The Glass Castle By Jeannette Walls Summary and Analysis Part 2: The Desert Sections 20-21

Summary

Jeannette is displeased when the new kid in town, Billy Deel, three years older than her and a troublemaker, decides he wants her for a girlfriend (although she is secretly flattered by the attention). Billy has a reputation for skinning animals and wreaking havoc. One day Billy comes over to her house and says he has something to show her. Although wary, Jeannette is not one to back down from a challenge. Billy takes her to his rundown home and shows her his father, passed out on a mattress, covered in his own urine. Jeannette is horrified Billy that would make fun of his own father and runs home. When she tells the family what happened, Mom insists she treat Billy nicely as he has not had as good an upbringing as Jeannette has had.

Jeannette tells Billy the next day they can be friends.
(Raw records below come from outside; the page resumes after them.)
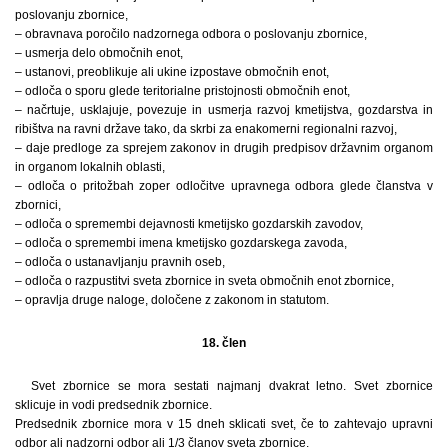
poslovanju zbornice,
– obravnava poročilo nadzornega odbora o poslovanju zbornice,
– usmerja delo območnih enot,
– ustanovi, preoblikuje ali ukine izpostave območnih enot,
– odloča o sporu glede teritorialne pristojnosti območnih enot,
– načrtuje, usklajuje, povezuje in usmerja razvoj kmetijstva, gozdarstva in
ribištva na ravni države tako, da skrbi za enakomerni regionalni razvoj,
– daje predloge za sprejem zakonov in drugih predpisov državnim organom
in organom lokalnih oblasti,
– odloča o pritožbah zoper odločitve upravnega odbora glede članstva v
zbornici,
– odloča o spremembi dejavnosti kmetijsko gozdarskih zavodov,
– odloča o spremembi imena kmetijsko gozdarskega zavoda,
– odloča o ustanavljanju pravnih oseb,
– odloča o razpustitvi sveta zbornice in sveta območnih enot zbornice,
– opravlja druge naloge, določene z zakonom in statutom.
18. člen
Svet zbornice se mora sestati najmanj dvakrat letno. Svet zbornice
sklicuje in vodi predsednik zbornice.
Predsednik zbornice mora v 15 dneh sklicati svet, če to zahtevajo upravni
odbor ali nadzorni odbor ali 1/3 članov sveta zbornice.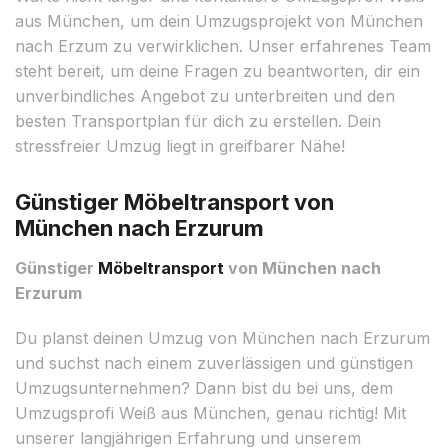
aus München, um dein Umzugsprojekt von München
nach Erzum zu verwirklichen. Unser erfahrenes Team
steht bereit, um deine Fragen zu beantworten, dir ein
unverbindliches Angebot zu unterbreiten und den
besten Transportplan für dich zu erstellen. Dein
stressfreier Umzug liegt in greifbarer Nähe!
Günstiger Möbeltransport von
München nach Erzurum
Günstiger
Möbeltransport
von München nach
Erzurum
Du planst deinen Umzug von München nach Erzurum
und suchst nach einem zuverlässigen und günstigen
Umzugsunternehmen? Dann bist du bei uns, dem
Umzugsprofi Weiß aus München, genau richtig! Mit
unserer langjährigen Erfahrung und unserem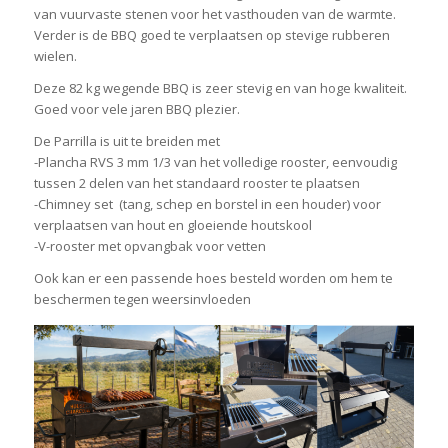
van vuurvaste stenen voor het vasthouden van de warmte.
Verder is de BBQ goed te verplaatsen op stevige rubberen
wielen.
Deze 82 kg wegende BBQ is zeer stevig en van hoge kwaliteit.
Goed voor vele jaren BBQ plezier.
De Parrilla is uit te breiden met
-Plancha RVS 3 mm 1/3 van het volledige rooster, eenvoudig
tussen 2 delen van het standaard rooster te plaatsen
-Chimney set (tang, schep en borstel in een houder) voor
verplaatsen van hout en gloeiende houtskool
-V-rooster met opvangbak voor vetten
Ook kan er een passende hoes besteld worden om hem te
beschermen tegen weersinvloeden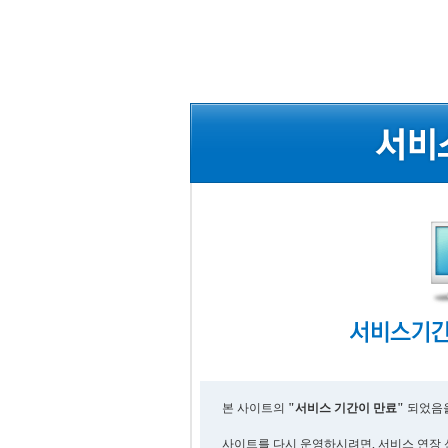
본 사이트의
"서비스 기간이 만료"
되었음을
사이트를 다시 운영하시려면, 서비스 연장 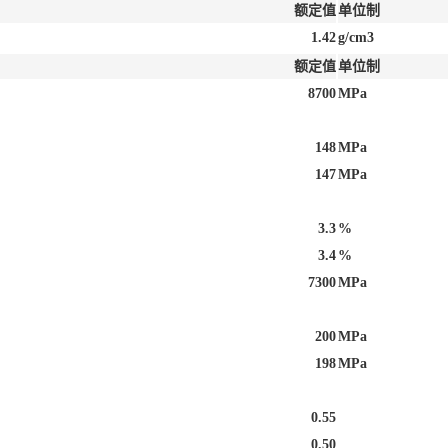
额定值
单位制
1.42
g/cm3
额定值
单位制
8700
MPa
148
MPa
147
MPa
3.3
%
3.4
%
7300
MPa
200
MPa
198
MPa
0.55
0.50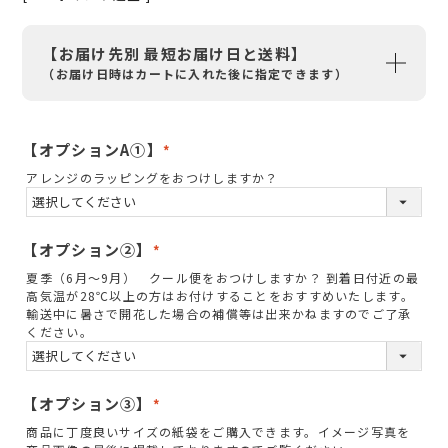
【お届け先別 最短お届け日と送料】
（お届け日時はカートに入れた後に指定できます）
【オプションA①】
(
アレンジのラッピングをおつけしますか？
必
須
)
【オプション②】
(
夏季（6月～9月） クール便をおつけしますか？ 到着日付近の最
必
高気温が28℃以上の方はお付けすることをおすすめいたします。
須
輸送中に暑さで開花した場合の補償等は出来かねますのでご了承
ください。
)
【オプション③】
(
商品に丁度良いサイズの紙袋をご購入できます。イメージ写真を
必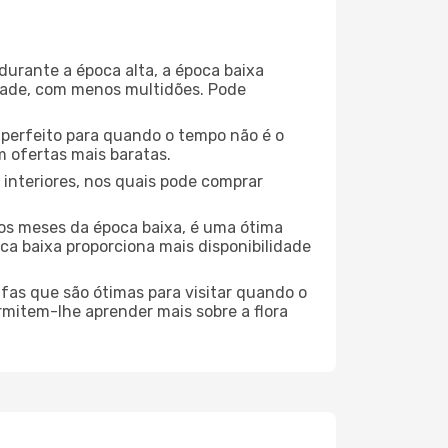
durante a época alta, a época baixa
dade, com menos multidões. Pode
no perfeito para quando o tempo não é o
 ofertas mais baratas.
 interiores, nos quais pode comprar
os meses da época baixa, é uma ótima
ca baixa proporciona mais disponibilidade
ufas que são ótimas para visitar quando o
rmitem-lhe aprender mais sobre a flora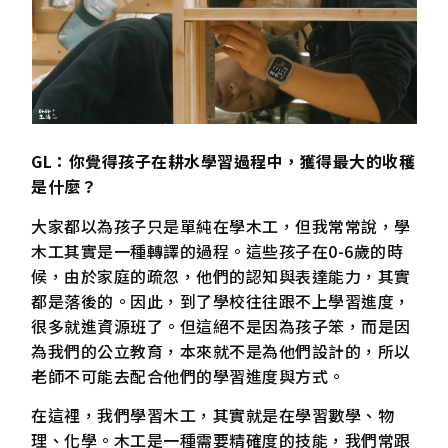
GL：你覺得孩子在耕水學習過程中，獲得最大的收穫
是什麼？
大家都以為孩子只是單純在學木工，但我常常說，學
木工其實是一種轉譯的過程。這些孩子在0-6歲的時
候，由於家庭的疏忽，他們的認知與表達能力，其實
都是落後的。因此，到了學校往往跟不上學習進度，
很多就進資源班了。但這絕不是因為孩子笨，而是因
為我們的公立教育，本來就不是為他們設計的，所以
老師不可能去配合他們的學習進度與方式。
在這裡，我們學習木工，其實就是在學習數學、物
理、化學。木工是一種需要精確度的技能，我們常跟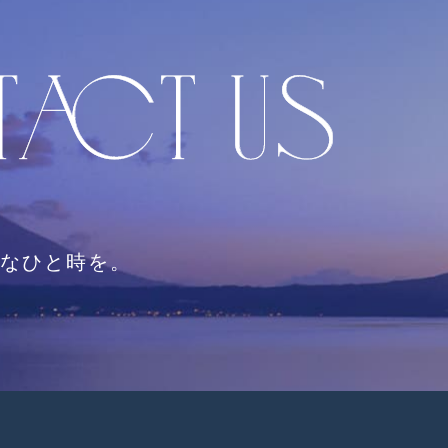
なひと時を。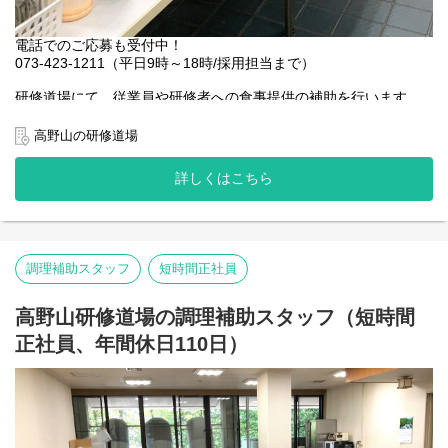
電話でのご応募も受付中！
073-423-1211（平日9時～18時/採用担当まで）
研修道場にて、従業員や研修者への食事提供の補助を行います。
◆盛り付け（精進料理：昼夕60食程度、不精進料理：昼夕20食程
度、その他お弁当など）
高野山の研修道場
◆食器や調理器具の洗浄
◆厨房の清掃
詳しくはこちら
◇業務の変更範囲：厨房業務全般
調理補助スタッフ
短時間正社員
高野山研修道場の調理補助スタッフ（短時間
正社員、年間休日110日）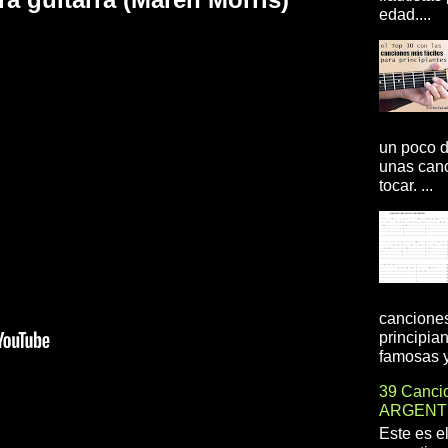
edad....
un poco d
unas canc
tocar. ...
canciones
principia
famosas y 
39 Cancio
ARGENT
Este es e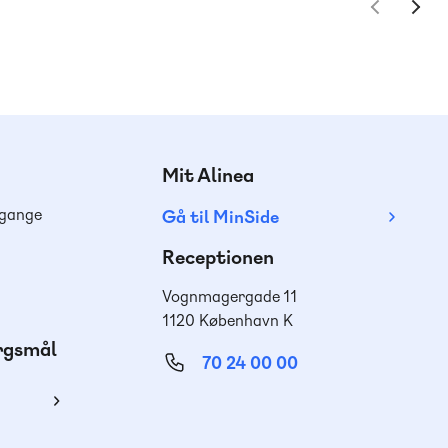
Mit Alinea
dgange
Gå til MinSide
Receptionen
Vognmagergade 11
1120 København K
ørgsmål
70 24 00 00
ing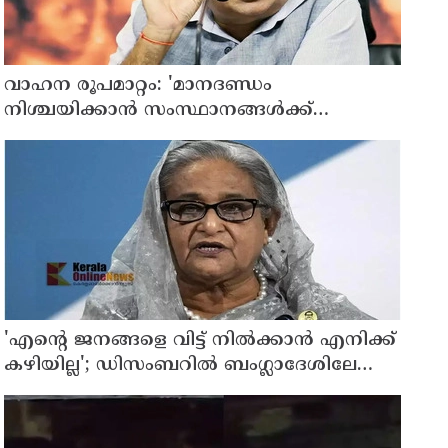
വാഹന രൂപമാറ്റം: 'മാനദണ്ഡം
നിശ്ചയിക്കാന്‍ സംസ്ഥാനങ്ങള്‍ക്ക്
അധികാരമില്ല', കര്‍ശന വ്യവസ്ഥകളുണ്ടെന്ന്
നിതിന്‍ ഗഡ്കരി
'എന്റെ ജനങ്ങളെ വിട്ട് നില്‍ക്കാന്‍ എനിക്ക്
കഴിയില്ല'; ഡിസംബറില്‍ ബംഗ്ലാദേശിലേക്ക്
മടങ്ങുമെന്ന് ഷെയ്ഖ് ഹസീന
A few days later, he gives her a turquoise ring, which, while she knows accepting it will make him think she is his girlfriend, its beauty charms her and she takes it though she refuses to wear it.

As Jeannette predicts, the next time she and Billy and the neighborhood kids are playing, he calls her his girlfriend. During a game of hide and seek, he joins her in her hiding place and forcefully kisses her and begins trying to undress her. Jeannette bites his ear to make him stop; the next day, she returns the ring to him, saying she can't be his friend. Billy throws the ring at her and tells her he raped her. She is confused by the word but knows it must mean something bad.

The next day, Billy shows up at the house and starts shooting his BB gun through the windows at Jeannette and her siblings. The children, alone at the house, decide to retaliate and both Lori and Jeannette shoot their father's gun close enough to Billy to scare him off. Eventually, police officers show up with Mom and Dad in tow to find out what happened. Mom and Dad, uninterested in dealing with Billy and his family the next day, decide to leave town and head to Phoenix in the middle of the night.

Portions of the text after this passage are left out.